2018 CMS Winter Meeting

Vancouver, December 7 - 10, 2018

Abstracts        

Complex Analysis and Operator Theory
Org: Javad Mashreghi (Laval University) and Nina Zorboska (University of Manitoba)
[PDF]

LINE BARIBEAU, Universite Laval
Hyperbolic divided differences and higher-order hyperbolic derivatives  [PDF]

We will give a brief survey of hyperbolic divided differences and higher-order hyperbolic derivatives for functions in the Schur class. We will also show how these ideas can be used for matrix-valued holomorphic functions to obtain results for some spectral Nevanlinna--Pick interpolation problems.

KELLY BICKEL, Bucknell University
Portraits of Rational Inner Functions  [PDF]

This talk focuses on two-variable rational inner functions $\phi$ with singularities on the two-torus $\mathbb{T}^2$. Such $\phi$ always possess well-behaved unimodular level sets whose analytic properties imply information about the zero set of $\phi$ and the fine numerical stability of $\phi$ near its singularities. Such results will be illustrated via pictures of key unimodular level sets. This is joint work with James Pascoe and Alan Sola.

IEVGEN BILOKOPYTOV, University of Manitoba
Which multiplication operators are surjective isometries?  [PDF]

Let $\mathbf{F}$ be a Banach space of continuous functions over a connected locally compact space $X$. We present sufficient conditions on $\mathbf{F}$ guaranteeing that the only multiplication operators on $\mathbf{F}$ that are surjective isometries are scalar multiples of the identity. The conditions are given via the properties of the inclusion operator from $\mathbf{F}$ into $\mathcal{C}\left(X\right)$, as well as in terms of geometric conditions on $\mathbf{F}$. An important tool in our investigation is the notion of Birkhoff Orthogonality.

ILIA BINDER, Universtiy of Toronto
Caratheodory convergence and weak convergence of Harmonic Measure.  [PDF]

We discuss several new characterizations of the classical Caratheodory convergence for simply connected domains in the plane. Some of this notions have natural generalizations for multiply-connected planar domains and even for domains in higher dimensions. The talk is based on a joint work with Cristobal Rojas (Universidad Andres Bello, Chile) and Michael Yampolsky (University of Toronto).

FLAVIA COLONNA, George Mason University
Weighted composition operators on iterated weighted-type Banach spaces of analytic functions  [PDF]
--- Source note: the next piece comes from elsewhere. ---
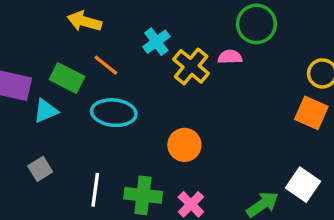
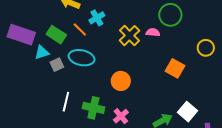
cyan cross: (156, 42) -> (97, 18), moved
orange square: (311, 113) -> (175, 68), moved
gray square: (40, 169) -> (57, 65), moved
We study a class $\{V_n : n\ge 0\}$ of iterated weighted-type Banach spaces of analytic functions on the open unit disk of which the Bloch space and the Zygmund space are special cases. We characterize the bounded and the compact weighted composition operators on $V_n$ thereby extending several known results in the literature. Lastly, we characterize the invertible weighted composition operators on $V_n$ and prove that, for $n\neq 1$, a composition operator on $V_n$ is an isometry if and only if its symbol is a rotation. This is joint work with Nacir Hmidouch.

CARL COWEN, I U P U I
Essential Spectrum of Some Composition Operators on $H^2(D)$  [PDF]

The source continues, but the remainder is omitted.